I agree with John Lloyd
that we face a difficult year, but not only those supporting Western secessionist movements. For Catalan politicans and activists going on trial for something they didn't do, as there was no violent revolt and only violent suppression by the Spanish state, the immediate future may look particularly bleak (and most of them are already in detention). What happens this year will be pivotal for a great many.
Things seem a lot happier in Canada, a country that has alway sought to maintain decency, although it may not have got that right every time. Canada is vast geographically, with a widely dispersed population varying greatly in density and culture. This inevitably creates internal tensions but it has a well-engineered federal structure that has been adept at resolving these. It also has a strong economy, with three-quarters of its exports going to the US.
Most Scots right now are not thinking about independence, they are just scunnered with a Westminster system that is manifestly failing them. Oddly enough, what Spain and the UK have in common, and where they differ from Canada, is in being long-established monarchies. Both are now clothed as parliamentary democracies, and, unlike federal Canada, are constituted as unitary states, thus absolute power rests with central government.
The UK and Spain have both had erratic economic growth, although in Spain this has improved in recent years. Eurozone Spain still has high unemployment whereas in Britain, with its perpetual trade and fiscal deficits and depreciating sterling, there is a continuing asset sale to offshore purchasers. Given how the British economy currently functions, 'everything must go', and that includes sovereignty, in a process which Brexit can only accelerate.
Our archaic form of democracy results in an elective dictatorship ruling the UK. Currently this appears deaf to differing views, while external relationships are also ignored. Due to international agreement rather than any form of federalism, Westminster's writ has limited force in Northern Ireland, something it seems incapable of coping with. That could well be much more destructive of peace and prosperity than the Spanish state's inept response is in Catalonia.
I'm no nationalist, and there are lots of difficult questions hanging over Scottish independence, but John Lloyd's article didn't describe any of them. His argument boils down to this: three secessionist movements, Catalan, Quebecois and Scots, face serious obstacles. For Scotland, the time can never be right for change, even when change is being forced upon us.
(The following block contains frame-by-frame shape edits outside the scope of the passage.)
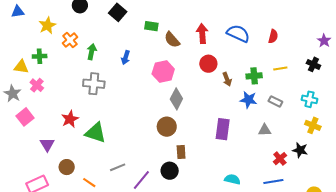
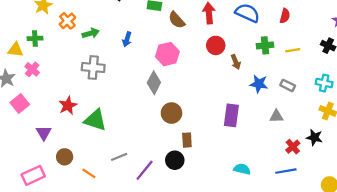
green arrow: (92, 52) -> (91, 33), turned 63
green cross: (254, 76) -> (265, 45), moved
gray diamond: (176, 99) -> (154, 83), moved

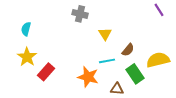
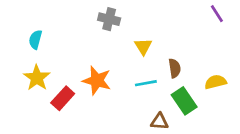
brown semicircle: (128, 50) -> (175, 68), turned -48
yellow semicircle: (158, 60) -> (216, 82), size x0.7
orange star: (88, 77) -> (97, 81), moved

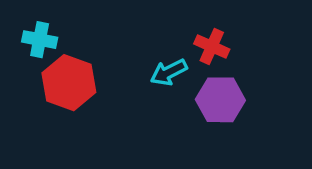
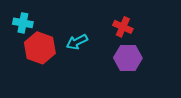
cyan arrow: (169, 72) -> (77, 42), moved

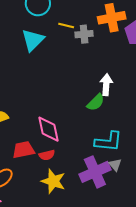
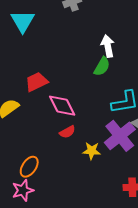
red trapezoid: (23, 150) -> (36, 82), moved
yellow star: (53, 181) -> (92, 151), moved, size x0.7

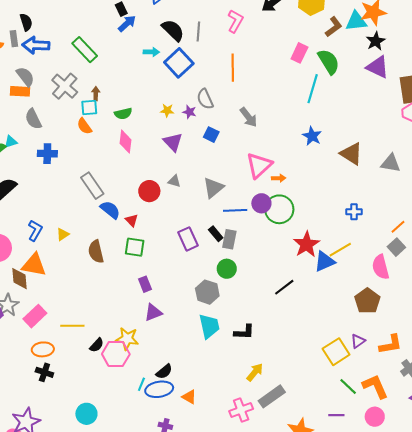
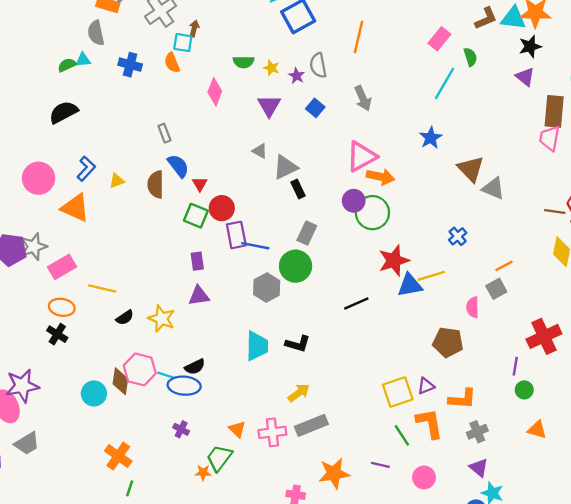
green semicircle: (329, 62) -> (470, 57), size x0.6
purple triangle: (378, 67) -> (525, 77), size x0.7
green semicircle: (123, 114) -> (244, 62), moved
gray semicircle: (33, 119) -> (96, 33), moved
blue cross: (47, 154) -> (130, 65), moved
gray triangle: (391, 163) -> (493, 188), moved
orange arrow: (279, 178) -> (380, 177), size x1.6
gray rectangle: (92, 186) -> (164, 133), size x0.6
gray triangle: (213, 188) -> (285, 167), moved
red circle: (149, 191) -> (222, 208), moved
blue line: (235, 210) -> (255, 246), moved
blue cross: (354, 212) -> (458, 236), turned 35
black rectangle: (216, 234) -> (298, 189), moved
purple rectangle: (188, 239) -> (236, 235), moved
brown semicircle: (96, 252) -> (156, 184), moved
pink semicircle: (381, 267) -> (473, 307), size x0.7
green circle: (227, 269) -> (296, 266), size x1.4
brown diamond: (20, 279) -> (120, 381), moved
brown pentagon: (367, 301) -> (448, 342), turned 30
cyan trapezoid: (209, 326) -> (257, 346), moved
pink hexagon: (116, 354) -> (140, 369), moved
cyan line: (141, 384) -> (165, 375), turned 72
orange L-shape: (375, 386) -> (430, 423), moved
orange triangle: (189, 397) -> (237, 429), moved

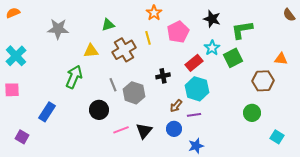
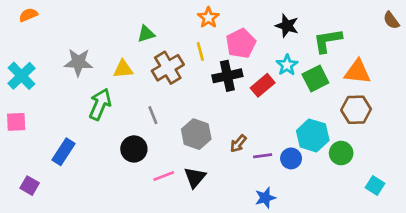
orange semicircle: (13, 13) -> (28, 15), moved
gray star: (58, 29) -> (78, 62), moved
orange triangle: (281, 59) -> (357, 72), moved, size x1.5
black cross: (163, 76) -> (227, 76), moved, size x1.5
cyan hexagon: (197, 89) -> (313, 135), moved
gray hexagon: (134, 93) -> (196, 134), moved
blue circle: (174, 129) -> (291, 158), moved

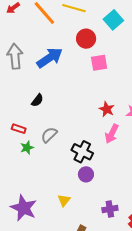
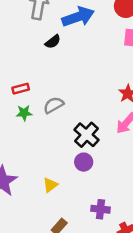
black semicircle: (37, 100) -> (53, 42), moved
red rectangle: (19, 129) -> (21, 89), turned -48

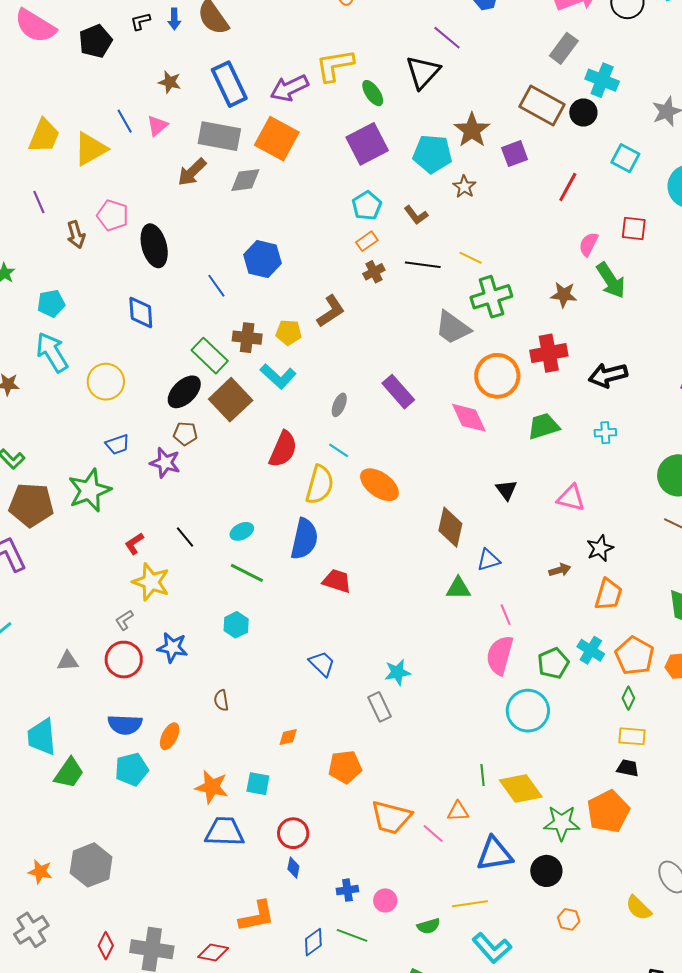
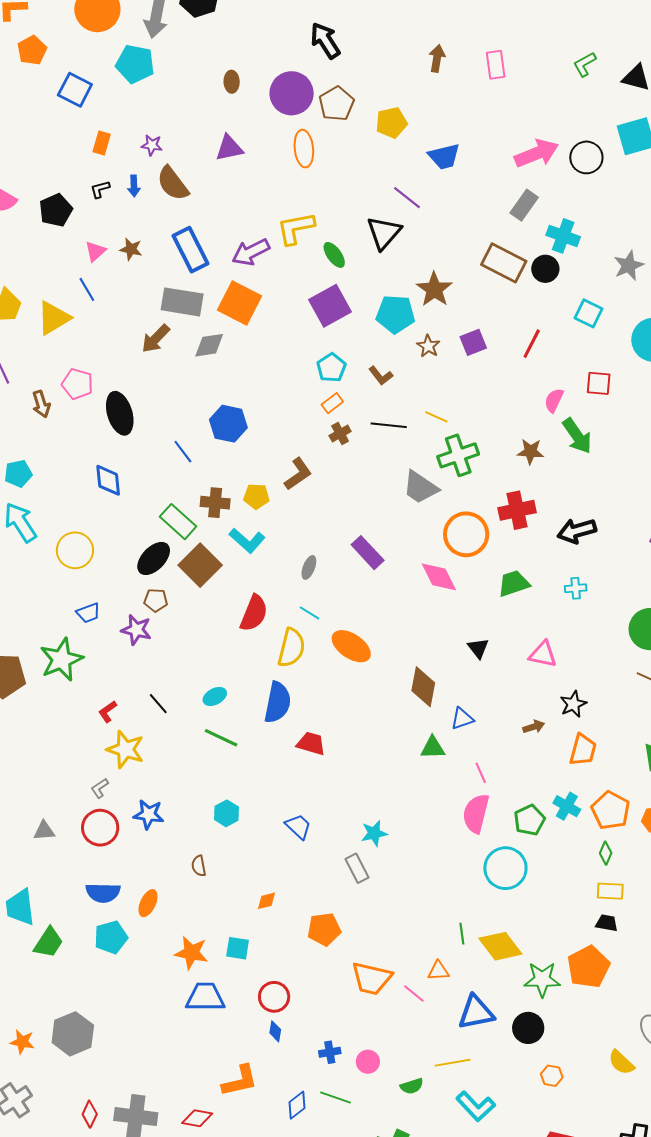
pink triangle: (157, 126) -> (95, 251), moved
purple square: (515, 154) -> (473, 342), moved
cyan hexagon: (236, 625) -> (226, 813), moved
The argument, put forward in 2014, that it would have been a catastrophe to secede from the UK because we'd have been kicked out of the EU, has been transformed: now it would be a catastrophe because we'd stay in the EU. In other words, whatever England does, no matter how stupid, we must tag along. In the face of Brexit, he justifies this on, of all things, economic grounds.
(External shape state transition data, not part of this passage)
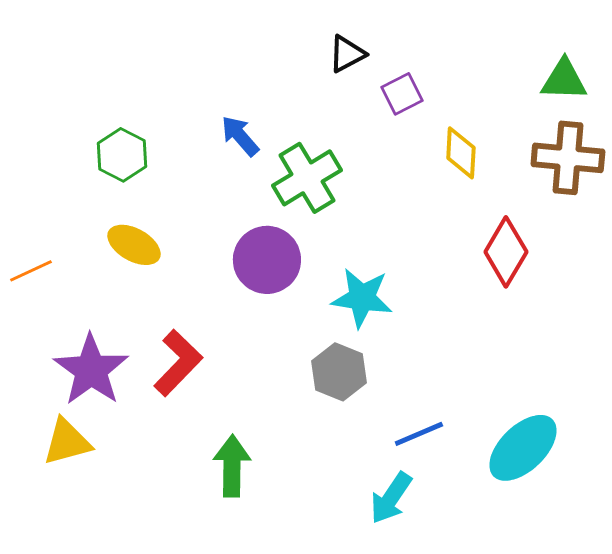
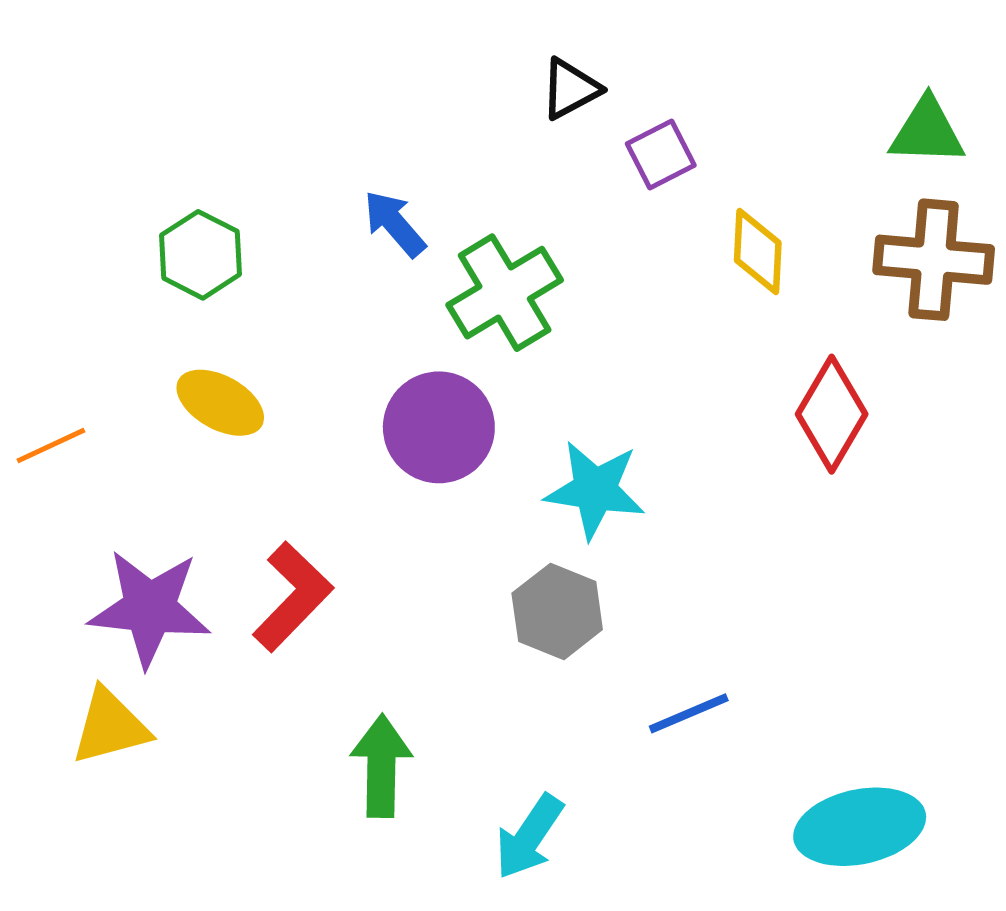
purple star: (91, 370) -> (150, 608), turned -30
cyan ellipse: (523, 448) -> (860, 827), moved, turned 32
cyan arrow: (391, 498) -> (529, 837), moved

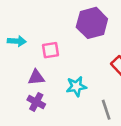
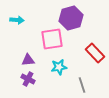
cyan arrow: (17, 41) -> (17, 20), moved
pink square: (50, 50) -> (52, 39), moved, size x1.6

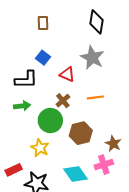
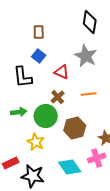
brown rectangle: (43, 23) -> (39, 32), moved
black L-shape: (26, 80) -> (23, 77), turned 85
green arrow: (22, 106) -> (19, 112), moved

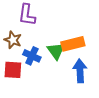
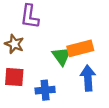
blue cross: (32, 56) -> (45, 90), moved, turned -30

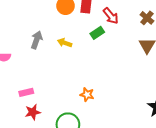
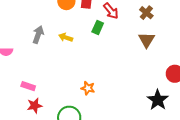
green rectangle: (97, 33) -> (98, 28), turned -32
pink rectangle: (26, 92) -> (28, 86), turned 32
Mr Lloyd exhibits all of the exhausted and ossified thinking that hamstrings politicians and commentators throughout the UK. He also forgets to mention the pantomime that is Westminster where, in what purports to be a democracy, a few tens of people in one political party are deciding the future of four aligned nations, Scotland, Northern Ireland, Wales and England, whether they like it or not, and a fifth, Ireland, who didn't ask to be involved, but find they are anyway. How bad would things have to be in London for Mr Lloyd to turn his mind to alternatives?
One of the many positives of our recent independence referendum was the willingness of people throughout Scotland to discuss an important question – what kind of country do we want to be? – and begin to answer it, a process that continues to this day. It's a very good question, and one worthy of Mr Lloyd's attention, whether that country is Scotland or the UK.
I think we're in the middle of an institutional crisis. I don't have any answers, but step one is to acknowledge the fact and face up to it. Mr Lloyd's conclusion – that we must hang on to England, keep our fingers crossed, and hope that what looks extremely pear-shaped at the moment will turn out round in the end – is just giving up. I'm sure, with a bit of effort, he could do a lot better than that.